Linguine with Clams
Laura Vitale Recipe
Clam sauce is a topping for pasta, usually linguine. The two most popular varieties are white, usually featuring minced clams, olive oil, garlic, lemon juice and parsley, or red, usually a thin tomato sauce with minced clams. Other variants include the incorporation of whole clams, hot pepper flakes and other ingredients. Clam juice may be used in the preparation of clam sauce.
Italians prepare this dish two ways: in white , ie, with oil, garlic, parsley, and sometimes a splash of white wine; and in red , like tomatoes, tomatoes, and tomatoes. Traditionally, the bivalves are cooked quickly in hot olives. The live clams open during cooking, releasing a liquid that serves as the primary flavoring agent. The clams are then added to the pasta (spaghetti, linguine, or vermicelli), along with salt, black pepper (or red pepper), and a handful of finely chopped parsley.
In the Liguria region of Italy, east of Genoa, spaghetti alle vongole (clams) means tiny spaghetti with baby clams in the shell, no more than the size of a thumbnail, with a white wine / garlic sauce. Linguine also may be used for pasta in preference to spaghetti.

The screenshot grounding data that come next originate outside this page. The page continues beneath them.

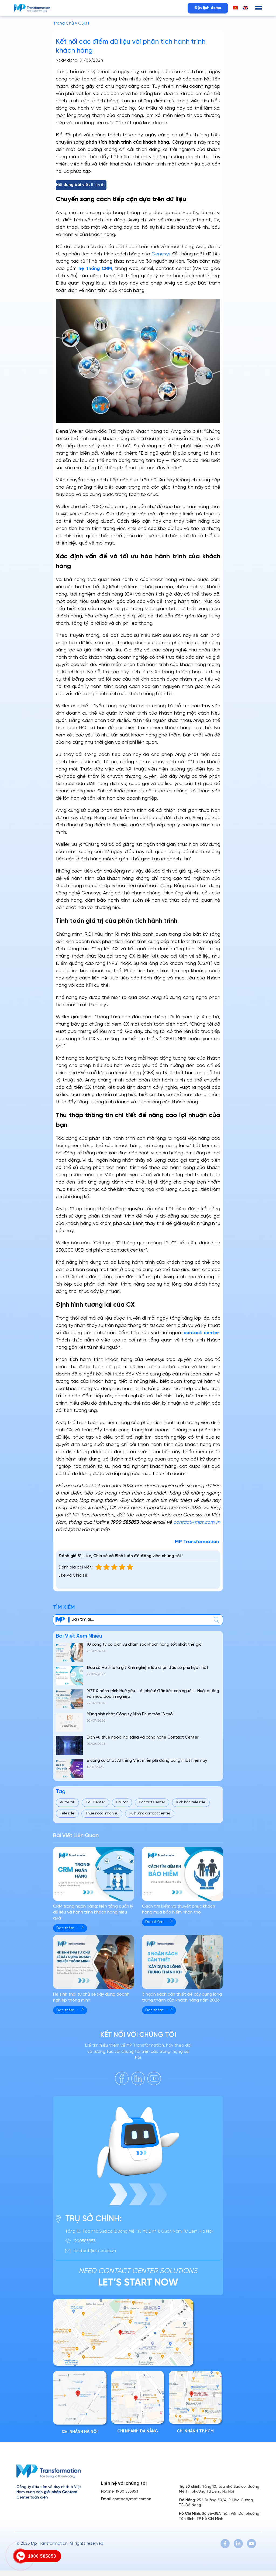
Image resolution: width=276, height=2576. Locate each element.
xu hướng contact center (149, 1813)
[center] (216, 1620)
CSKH (83, 23)
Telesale (67, 1813)
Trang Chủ (63, 23)
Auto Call (67, 1802)
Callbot (122, 1802)
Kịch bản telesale (190, 1802)
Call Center (95, 1802)
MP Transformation (197, 1541)
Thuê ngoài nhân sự (102, 1813)
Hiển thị (98, 185)
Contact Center (152, 1802)
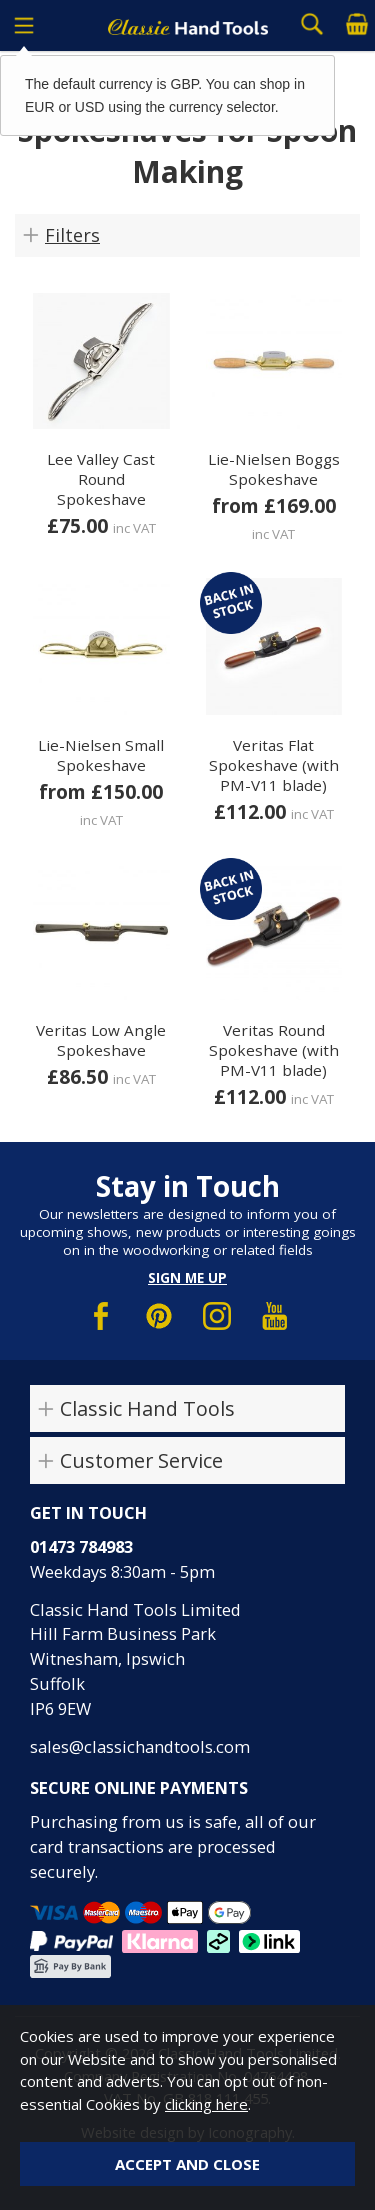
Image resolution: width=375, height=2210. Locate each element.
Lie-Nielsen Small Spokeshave (101, 755)
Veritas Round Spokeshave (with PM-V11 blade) (274, 1050)
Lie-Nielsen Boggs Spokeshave (274, 469)
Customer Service (141, 1460)
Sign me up (187, 1278)
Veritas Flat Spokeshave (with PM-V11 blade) (274, 765)
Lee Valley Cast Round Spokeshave (101, 479)
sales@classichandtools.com (140, 1746)
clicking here (206, 2104)
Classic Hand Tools (147, 1408)
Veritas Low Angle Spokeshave (101, 1040)
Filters (72, 235)
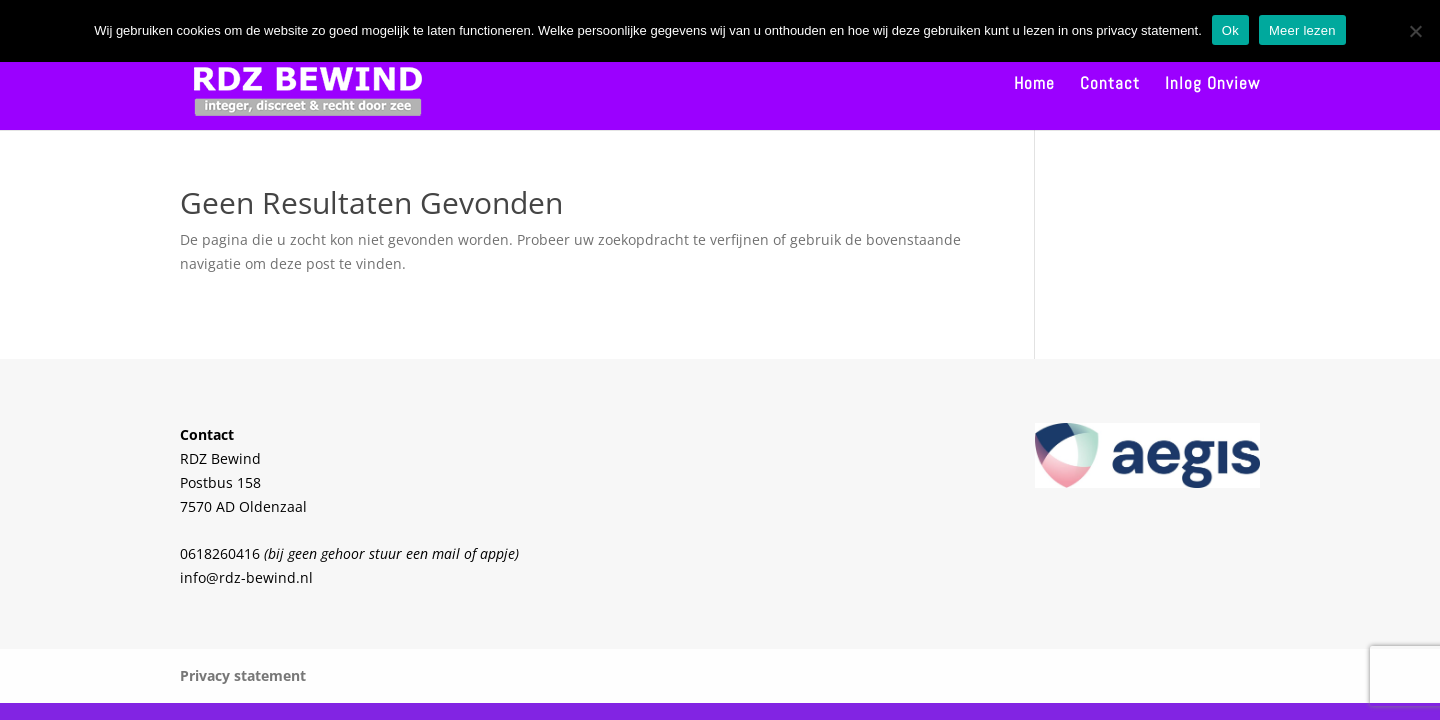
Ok (1230, 30)
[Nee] (1415, 31)
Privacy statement (243, 675)
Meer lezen (1302, 30)
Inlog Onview (1212, 85)
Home (1034, 85)
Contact (1110, 85)
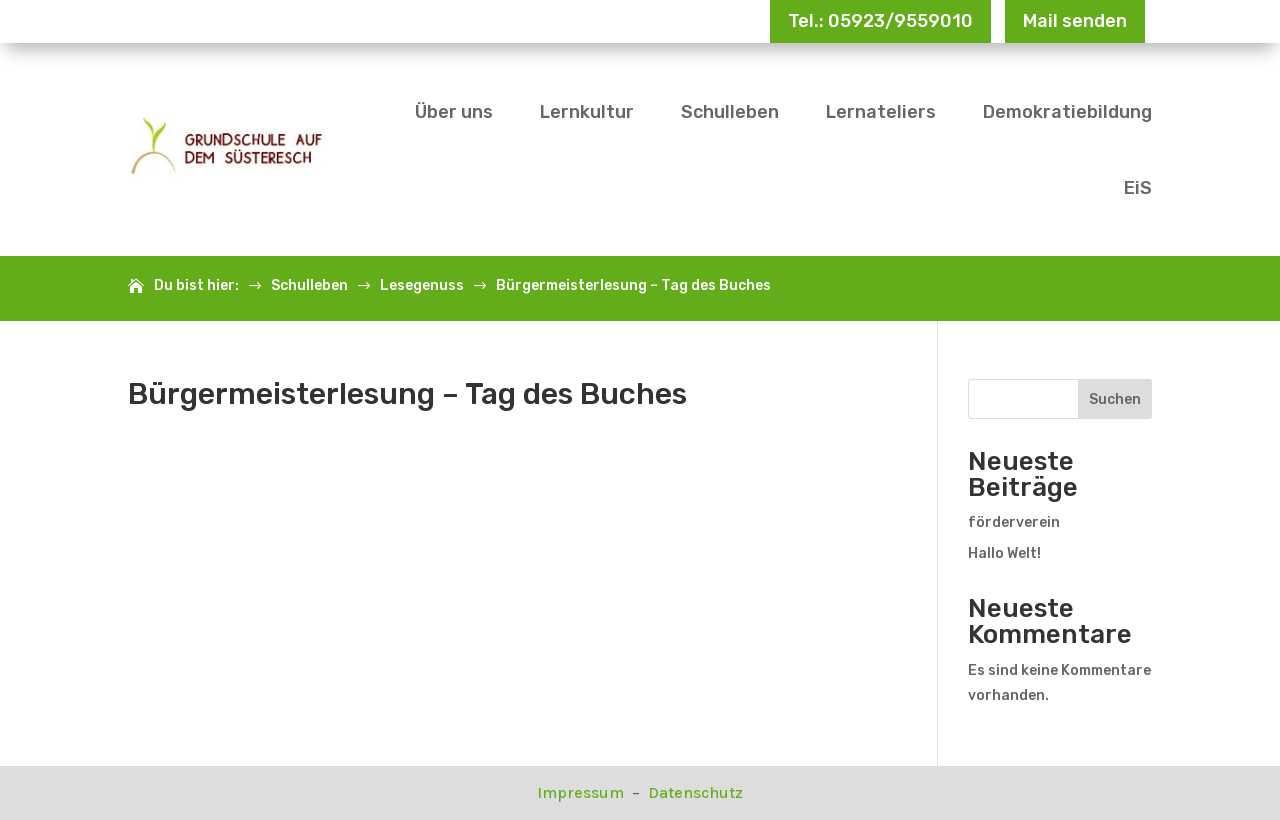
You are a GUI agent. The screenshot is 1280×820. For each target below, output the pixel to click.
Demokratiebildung (1067, 112)
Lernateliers (881, 112)
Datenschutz (695, 792)
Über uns (454, 112)
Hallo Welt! (1004, 553)
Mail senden (1075, 21)
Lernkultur (587, 112)
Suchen (1115, 399)
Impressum (582, 792)
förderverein (1014, 522)
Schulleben (730, 112)
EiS (1138, 188)
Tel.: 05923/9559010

Italian-American recipes sometimes use cream in this dish, but in its area of origin. Gillian Riley considers a cream of Italian cooking, remarking that, “the way cream dumbs”. Italian-born experts such as Marcella Hazan, however, give a recipe for sauces with cream, such as “Pink Shrimp Sauce with Cream”.
In America, it is a cheese that is sometimes added to this dish.
Palourde, or carpet-shell clams, clam true , are used; or the small, Mediterranean Wedge Shell ( Donax trunculus ), also known as the Tellina or “bean clam”. Both types are also called arselle in Liguria and Tuscany.  In America small cherrystone clams may be substituted.